Au CHU de Saint-Étienne, le nombre de visiteurs a été réduit à deux ou trois simultanément par patient. La vidéosurveillance est renforcée avec des rondes plus fréquentes. « Nous demandons que les bagages des patients soient étiquetés », déclare son directeur Frédéric Boiron. Les sacs poubelles transparents sont remplacés tous les jours. Les équipements en cas de crise bactériologique et chimique (masques, tenues de décontamination) ont été vérifiés et les blocs doivent pouvoir être libérés dans les deux heures en situation d’extrême urgence.
Ne pas céder à la psychose
À l’Assistance publique - Hôpitaux Marseille (AP-HM), la vigilance informatique est de mise avec des vérifications trois fois par semaine pour prévenir le piratage. Les équipes du CHU phocéen vérifient régulièrement l’exhaustivité du matériel et de l’équipement SAMU dans le cadre du plan blanc.

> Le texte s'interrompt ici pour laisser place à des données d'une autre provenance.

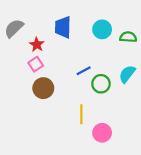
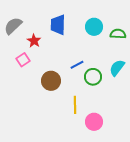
pink square: (36, 64) -> (23, 60), moved
brown circle: (43, 88) -> (51, 81), moved

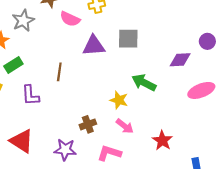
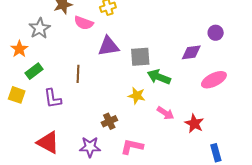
gray square: (128, 39) -> (140, 57), moved
pink arrow: (125, 126) -> (165, 113), moved
red star: (162, 140) -> (194, 123), moved

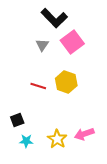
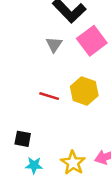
black square: (17, 120) -> (23, 139), turned 32

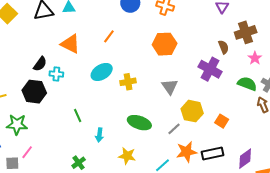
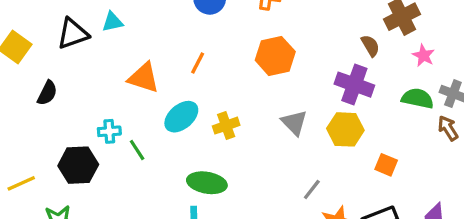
orange line: (109, 36) -> (198, 63), moved
orange triangle: (70, 44) -> (144, 78), moved
black semicircle: (40, 64) -> (47, 93), moved
yellow hexagon: (192, 111) -> (345, 129), moved
green line: (78, 116) -> (137, 150), moved
green ellipse: (139, 123) -> (207, 183), moved

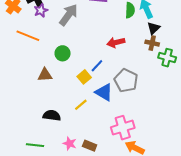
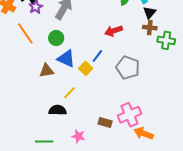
orange line: (28, 36) -> (25, 33), turned 40
green circle: (63, 53) -> (56, 38), moved
blue triangle: (104, 92) -> (66, 59), moved
yellow line: (81, 105) -> (70, 93), moved
brown rectangle: (90, 146) -> (105, 122), moved

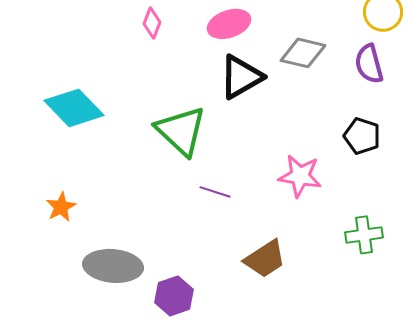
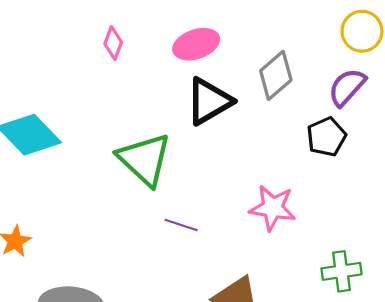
gray diamond: (303, 53) -> (276, 75), turned -54
purple semicircle: (369, 64) -> (347, 87), turned 57
black pentagon: (362, 136) -> (326, 137), moved, turned 30

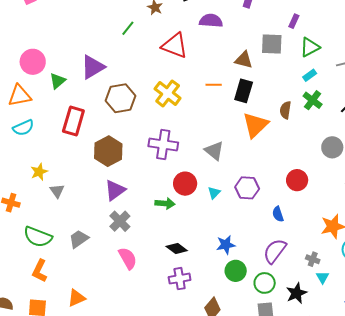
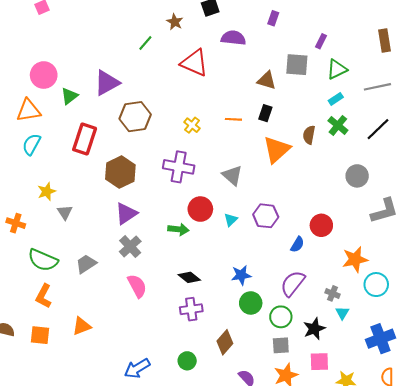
orange line: (214, 85) -> (233, 119), moved
black rectangle: (244, 91) -> (265, 113), size x0.7
yellow cross: (168, 93) -> (192, 125), moved, size x0.6
cyan semicircle: (23, 128) -> (31, 144), turned 140
red circle: (297, 180) -> (321, 225), moved
blue semicircle: (278, 214) -> (297, 244), turned -133

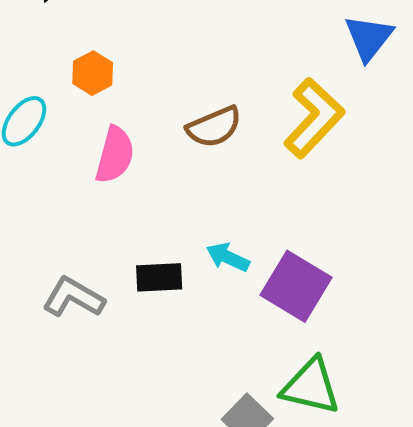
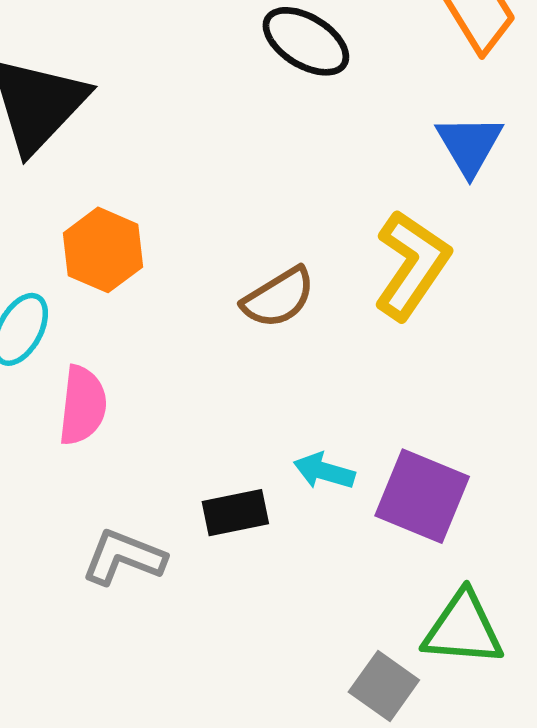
orange hexagon: (93, 73) -> (103, 250), size x1.4
pink semicircle: (115, 155) -> (83, 405), moved

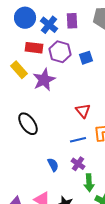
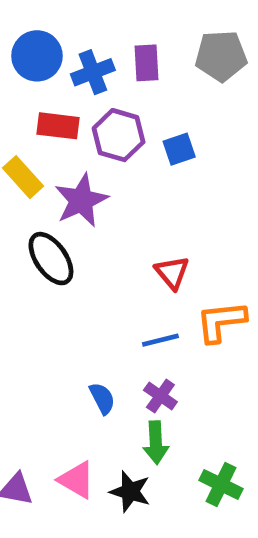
blue cross: (49, 25) -> (93, 72), turned 30
black ellipse: (28, 124) -> (51, 259), moved
green arrow: (89, 183) -> (156, 443), moved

Les facultés de médecine ont également renforcé leur vigilance. À Bobigny, les cartes d’étudiants et de professeurs sont exigées pour entrer dans le campus. « Nous avons pris toutes les mesures pour assurer une ambiance sereine », commente le doyen de Paris XIII, le Pr Jean-Luc Dumas.
Les établissements de santé ont pris la mesure du risque d’attentat mais n’entendent pas céder à la psychose. « L’hôpital public doit rester un lieu ouvert, nous avons une mission d’accueil 24H/24 », explique Jean-Pierre Dewitte, président de la conférence des directeurs généraux de CHU.